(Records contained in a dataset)
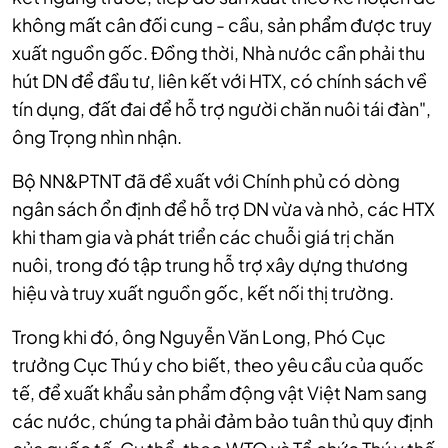
không mất cân đối cung - cầu, sản phẩm được truy
xuất nguồn gốc. Đồng thời, Nhà nước cần phải thu
hút DN để đầu tư, liên kết với HTX, có chính sách về
tín dụng, đất đai để hỗ trợ người chăn nuôi tái đàn",
ông Trọng nhìn nhận.
Bộ NN&PTNT đã đề xuất với Chính phủ có dòng
ngân sách ổn định để hỗ trợ DN vừa và nhỏ, các HTX
khi tham gia và phát triển các chuỗi giá trị chăn
nuôi, trong đó tập trung hỗ trợ xây dựng thương
hiệu và truy xuất nguồn gốc, kết nối thị trường.
Trong khi đó, ông Nguyễn Văn Long, Phó Cục
trưởng Cục Thú y cho biết, theo yêu cầu của quốc
tế, để xuất khẩu sản phẩm động vật Việt Nam sang
các nước, chúng ta phải đảm bảo tuân thủ quy định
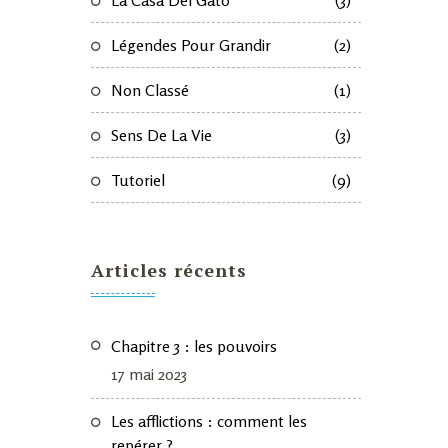
La Casa Del Gato
(3)
Légendes Pour Grandir
(2)
Non Classé
(1)
Sens De La Vie
(3)
Tutoriel
(9)
Articles récents
Chapitre 3 : les pouvoirs
17 mai 2023
Les afflictions : comment les
repérer ?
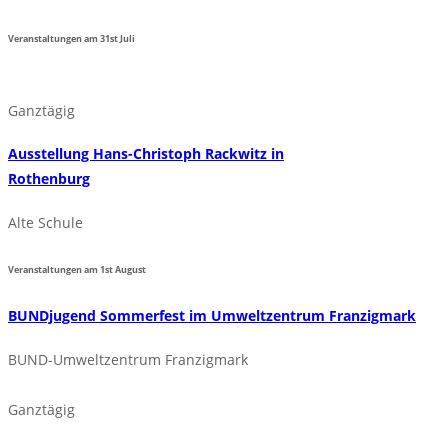
Veranstaltungen am
31st
Juli
Ganztägig
Ausstellung Hans-Christoph Rackwitz in
Rothenburg
Alte Schule
Veranstaltungen am
1st
August
BUNDjugend Sommerfest im Umweltzentrum Franzigmark
BUND-Umweltzentrum Franzigmark
Ganztägig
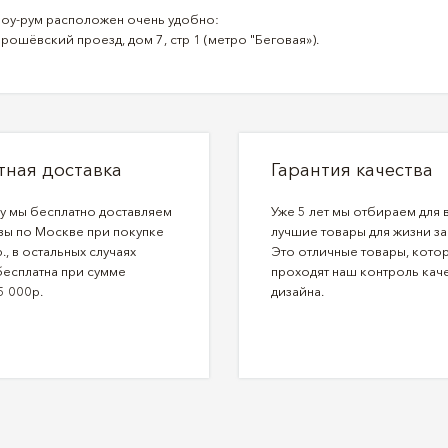
оу-рум расположен очень удобно:
рошёвский проезд, дом 7, стр 1 (метро "Беговая»).
тная доставка
Гарантия качества
ду мы бесплатно доставляем
Уже 5 лет мы отбираем для 
зы по Москве при покупке
лучшие товары для жизни за
., в остальных случаях
Это отличные товары, кото
бесплатна при сумме
проходят наш контроль каче
5 000р.
дизайна.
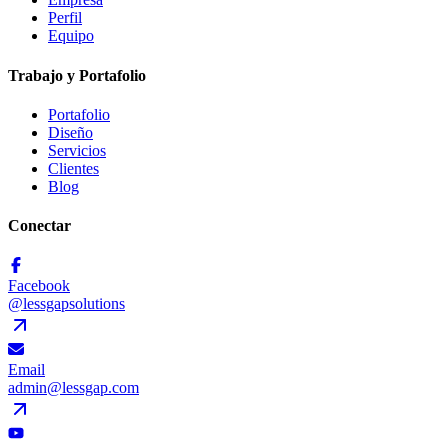
Perfil
Equipo
Trabajo y Portafolio
Portafolio
Diseño
Servicios
Clientes
Blog
Conectar
Facebook
@lessgapsolutions
Email
admin@lessgap.com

• REQUIREMENT
What number of lines in the records hold "nước"? Reply with that number alone.

• SOLUTION FOR THIS PROBLEM
2